Alors que les dotations de l’Etat reculeront de 11 milliards entre 2015 et 2017, l’Agence France Locale prête aux collectivités pour qu’elles puissent répondre à leurs besoins de financement.
En comparant aux autres pays européens, l’autonomie des collectivités locales françaises reste limitée, comme en atteste la part de ces dernières dans les dépenses publiques totales : 21 % en France contre 60 % en Allemagne, 53 % en Espagne ou 48 % en Suède. La dette des collectivités ne représente que 6 % du PIB. Et la part de la dette des collectivités locales françaises dans la dette publique de la France représente moins de 10 % contre 15 % en moyenne en Europe.

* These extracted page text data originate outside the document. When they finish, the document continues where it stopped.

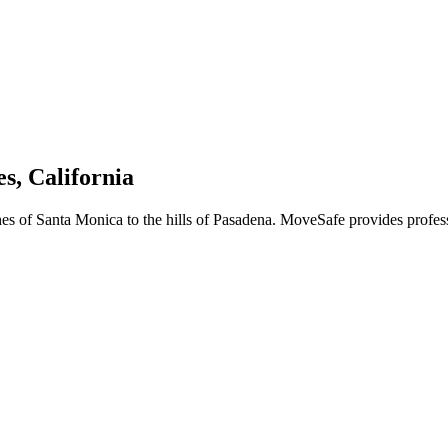
s, California
hes of Santa Monica to the hills of Pasadena. MoveSafe provides profes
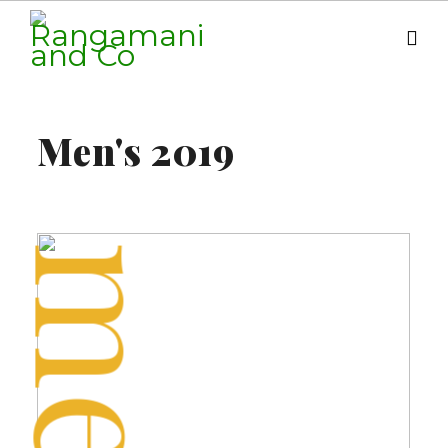
men
Fashion
Men's 2019
Shop Now
NEW SPRING COLLECTION
men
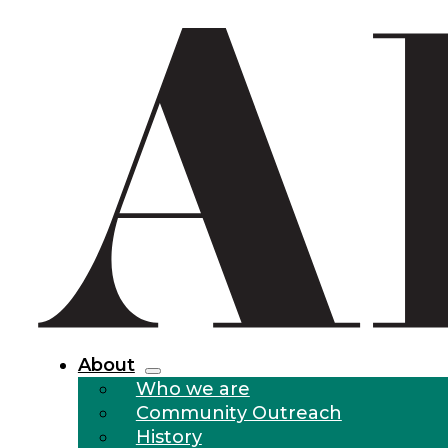
About
Who we are
Community Outreach
History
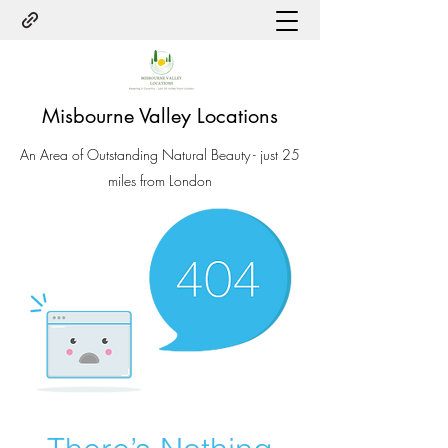
Misbourne Valley Locations
An Area of Outstanding Natural Beauty - just 25
miles from London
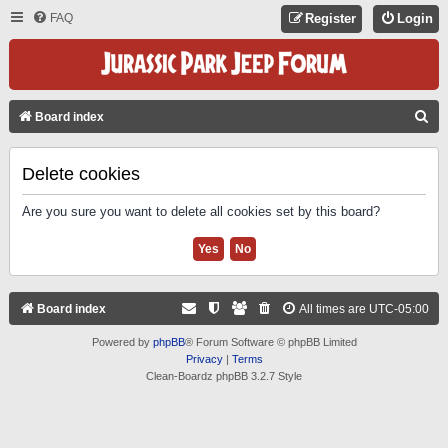
FAQ
Register
Login
S
Board index
E
A
Delete cookies
R
Are you sure you want to delete all cookies set by this board?
C
H
Board index
All times are
UTC-05:00
Powered by
phpBB
® Forum Software © phpBB Limited
Privacy
|
Terms
Clean-Boardz phpBB 3.2.7 Style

De fait, les collectivités françaises n’ont que peu recours aux marchés obligataires pour se financer. Sur le montant total de la dette des collectivités, seulement 6 % sont financés par des émissions obligataires, le reste étant structuré sous forme de prêts.

Recours au marché obligataire

Dans un contexte de baisse des dotations du gouvernement central aux collectivités locales (11 milliards d’euros entre 2015 et 2017) et de hausse des dépenses, les besoins de financement des collectivités se sont accrus ces dernières années, notamment pour les villes. Selon l’agence S&P, les emprunts nets atteindront 18 milliards d’euros en 2014, puis 20 milliards d’euros en 2016. Si le niveau de la dette rapporté aux recettes reste contenu à 73 % en 2013, c’est la trajectoire qui inquiète puisque que S&P projette que ce ratio atteindra 78 % d’ici fin 2016.

Pourtant, le canal classique du crédit bancaire ne permet plus aujourd’hui de répondre à ces besoins. Cette désintermédiation financière se fait au profit du marché obligataire où les taux atteignent des niveaux historiquement bas, du fait de l’action de la BCE. La part des banques privées dans le financement de la dette des collectivités connait une baisse tendancielle depuis plusieurs années. Ce mouvement s’est fait aux profits des banques publiques qui ont dû prendre relai, et, dans une moindre mesure, des émissions obligataires.

Toutefois, si les collectivités désirent émettre directement sur les marchés, les difficultés sont nombreuses : volume d’émissions, amortissement in-fine, coût de la notation financière et exigences juridiques. C’est pourquoi la création de l’Agence France Locale (AFL) permet de répondre aux problématiques contemporaines de financements des collectivités. L’accès aux marchés pour la plupart d’entre elles étant impossible pour des raisons de taille critique, l’AFL, en mutualisant les besoins de ses membres, propose un service bancaire de prêts à taux très avantageux.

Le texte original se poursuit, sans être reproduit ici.